第19話
やってきた場所は、中級寵臣達が住まう場所。
上級寵臣が住まう建物よりも小さいが、住居がいくつか密集している。
3番目に挨拶に来た人が出迎えてくれた。
俺はその姿を見て目を丸くした。
「趙源です。改めてよろしくお願いします」
「趙源さん……いえ、趙源さま。まさかあなたも寵臣でいらっしゃったとは」
「今まで通りの呼び方で構いませんよ」
「では……そうします」
趙源、彼は帝の護衛だ。
主に部屋の前に立っていることが多い。
時々俺の話し相手になってくれる人で、気さくで優しい。
「趙源さまは、今まで第二寵臣でした」
「志明さんが来てからは第三に」
肖然の言葉に追加で教えてくれて、俺はなんとも言えない気持ちに襲われる。
「なんか……ごめんなさい」
「いや、いいんですよ。俺よりも……沐陽のほうが大変だと思う」
「なぜ?」
「外後宮に帝が来るということは、それは沐陽の場所に行くということだから、沐陽はいつも新しい寵臣が来るとピリピリするんです。でも、いつも新しく来ても大体は下級のものが多いし、中級のものはここ何年も新しく来ていなかった。それが今回上級に来たとなれば……もう分かりますよね」
「……はい」
「沐陽には気を付けてください。くれぐれも隙を見せないように。後ろから刺されても文句は言えませんよ」
「俺、武官ですよ」
「ええ。同じ言葉を言って、実際に刺された武官がいますよ」
俺はそれに顔を引きつらせた。
「……沐陽さま、処罰されなかったのですか?」
「謹慎にはなりました。ですがその程度ですよ。帝の本命、なんて言われてますから。帝が本当に愛しているのは皇后でもなく、沐陽さまです」
沐陽が本命なのであれば、俺に構う理由が分からなくなる。
少なくとも俺と沐陽は、仲良くはできない。
「他の方へ挨拶に行くんですよね。劉立輝には気をつけて。中級寵臣です」
「なぜですか?」
「この男は外後宮の中で一番、貪欲に帝からの寵愛を求めてます。帝にはうざがられてますけどね。沐陽も危ないですが、一番危ないのは劉立輝です」
「……ご忠告感謝します」
「はい」
にこりと笑った趙源に、俺は笑顔で返した。
そして、次に向かう先は、その劉立輝だった。
彼の宮に訪れると、使用人の一人が出てきて「大変申し訳ありません」と謝る。
「立輝さまは今体調を崩しておられまして……」
俺は肖然と顔を見合わせた。
そして、俺はその使用人に「構いません」と言った。
「では、謝志明が挨拶に来た、とだけお伝えください」
「かしこまりました」
扉が閉まり、外に出る。
ふと、背後から視線を感じて振り返った。
目線の先には窓の向こうで優雅に盃を揺らす劉立輝の姿があった。
そして、盃を俺の方に向けて掲げ、にこりと笑い、こちらに向けて飲んだ酒を噴いてきた。
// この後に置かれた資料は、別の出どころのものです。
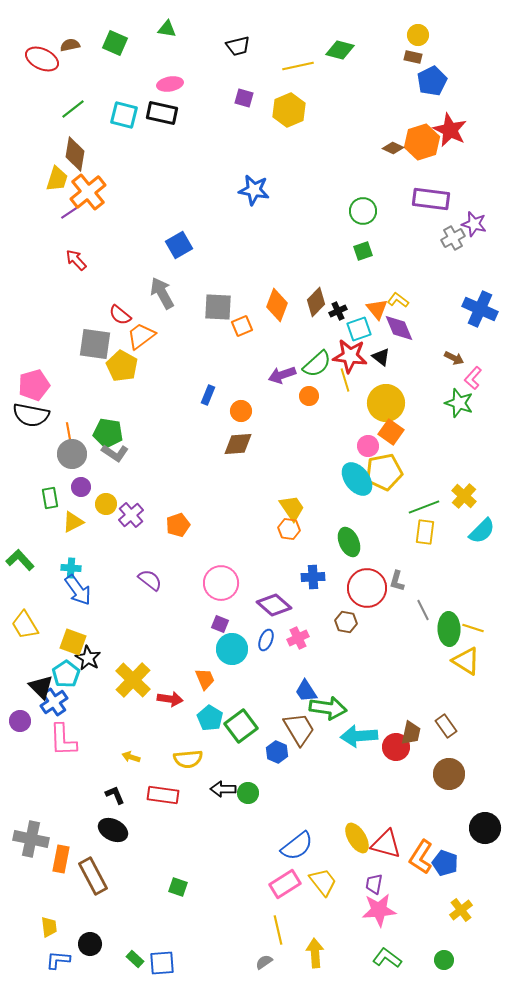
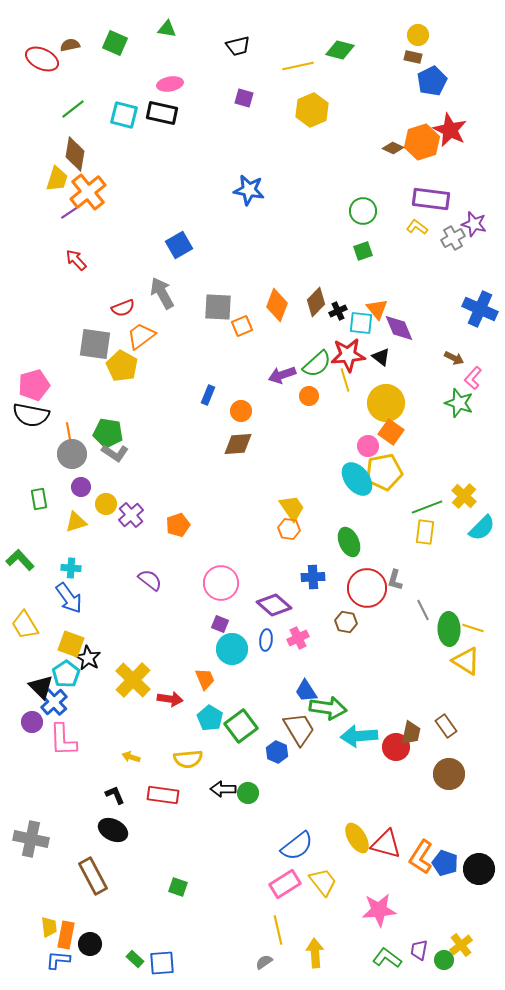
yellow hexagon at (289, 110): moved 23 px right
blue star at (254, 190): moved 5 px left
yellow L-shape at (398, 300): moved 19 px right, 73 px up
red semicircle at (120, 315): moved 3 px right, 7 px up; rotated 60 degrees counterclockwise
cyan square at (359, 329): moved 2 px right, 6 px up; rotated 25 degrees clockwise
red star at (350, 356): moved 2 px left, 1 px up; rotated 12 degrees counterclockwise
green rectangle at (50, 498): moved 11 px left, 1 px down
green line at (424, 507): moved 3 px right
yellow triangle at (73, 522): moved 3 px right; rotated 10 degrees clockwise
cyan semicircle at (482, 531): moved 3 px up
gray L-shape at (397, 581): moved 2 px left, 1 px up
blue arrow at (78, 590): moved 9 px left, 8 px down
blue ellipse at (266, 640): rotated 15 degrees counterclockwise
yellow square at (73, 642): moved 2 px left, 2 px down
blue cross at (54, 702): rotated 8 degrees counterclockwise
purple circle at (20, 721): moved 12 px right, 1 px down
black circle at (485, 828): moved 6 px left, 41 px down
orange rectangle at (61, 859): moved 5 px right, 76 px down
purple trapezoid at (374, 884): moved 45 px right, 66 px down
yellow cross at (461, 910): moved 35 px down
距離があるのでかかることはなかったが、あまりにも幼稚で下品な行為に唖然とする。
「ハハハハッ! お前なんて寵愛なんて無理だ! すぐ中級に落とされる!」
そう言って、楽しそうに笑いながら建物の中に入っていった。
「……たしかに……これは……良くないな」
「全く……立輝さまは帝が絡むとこうなってしまうのです。普段は仕事のできる方なんですけどね」
肖然が眉間のシワをもみながらため息をついた。
(俺は本当にここに来てよかったのだろうか?)
そんな不安が、漠然と襲ってきた。